* **Supplied material**
%%

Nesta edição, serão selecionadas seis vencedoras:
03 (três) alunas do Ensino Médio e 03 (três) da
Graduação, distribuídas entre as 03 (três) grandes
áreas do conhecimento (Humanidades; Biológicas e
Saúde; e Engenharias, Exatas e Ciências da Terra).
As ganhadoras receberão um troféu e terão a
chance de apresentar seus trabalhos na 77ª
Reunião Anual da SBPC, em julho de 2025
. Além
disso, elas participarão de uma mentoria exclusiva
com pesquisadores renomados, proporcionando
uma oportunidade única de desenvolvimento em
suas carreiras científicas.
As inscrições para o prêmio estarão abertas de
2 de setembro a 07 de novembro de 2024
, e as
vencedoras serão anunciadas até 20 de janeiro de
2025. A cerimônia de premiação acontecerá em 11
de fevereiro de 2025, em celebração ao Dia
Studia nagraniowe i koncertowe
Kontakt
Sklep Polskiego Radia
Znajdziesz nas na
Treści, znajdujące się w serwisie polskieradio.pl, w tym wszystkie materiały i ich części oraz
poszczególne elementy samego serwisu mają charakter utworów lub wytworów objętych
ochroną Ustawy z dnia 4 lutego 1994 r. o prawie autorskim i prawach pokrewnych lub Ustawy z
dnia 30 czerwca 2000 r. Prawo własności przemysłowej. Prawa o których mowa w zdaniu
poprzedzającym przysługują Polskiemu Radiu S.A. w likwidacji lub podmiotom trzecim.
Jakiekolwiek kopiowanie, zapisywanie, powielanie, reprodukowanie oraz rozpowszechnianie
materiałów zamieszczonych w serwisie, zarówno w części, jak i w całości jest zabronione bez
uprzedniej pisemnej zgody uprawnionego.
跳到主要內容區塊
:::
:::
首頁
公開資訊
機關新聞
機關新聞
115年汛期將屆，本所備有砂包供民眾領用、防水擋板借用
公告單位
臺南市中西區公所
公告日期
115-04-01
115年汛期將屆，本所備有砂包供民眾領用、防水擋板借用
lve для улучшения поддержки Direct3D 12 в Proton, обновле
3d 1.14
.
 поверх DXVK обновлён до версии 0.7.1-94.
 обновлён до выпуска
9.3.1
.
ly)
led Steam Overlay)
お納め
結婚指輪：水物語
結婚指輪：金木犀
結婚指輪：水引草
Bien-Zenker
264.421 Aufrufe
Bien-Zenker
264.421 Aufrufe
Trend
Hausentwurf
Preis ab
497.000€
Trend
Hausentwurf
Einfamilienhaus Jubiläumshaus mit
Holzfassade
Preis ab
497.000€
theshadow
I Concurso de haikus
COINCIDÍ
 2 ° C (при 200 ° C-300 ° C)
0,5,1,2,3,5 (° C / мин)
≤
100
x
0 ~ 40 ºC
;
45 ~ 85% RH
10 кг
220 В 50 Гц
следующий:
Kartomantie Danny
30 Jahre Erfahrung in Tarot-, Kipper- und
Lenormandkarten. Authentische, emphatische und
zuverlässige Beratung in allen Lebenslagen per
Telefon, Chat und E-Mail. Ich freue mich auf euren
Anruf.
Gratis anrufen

%%

* **Work order**
Your answer should be the lines of the records that include the word "części".

* **Final answer**
Treści, znajdujące się w serwisie polskieradio.pl, w tym wszystkie materiały i ich części oraz
materiałów zamieszczonych w serwisie, zarówno w części, jak i w całości jest zabronione bez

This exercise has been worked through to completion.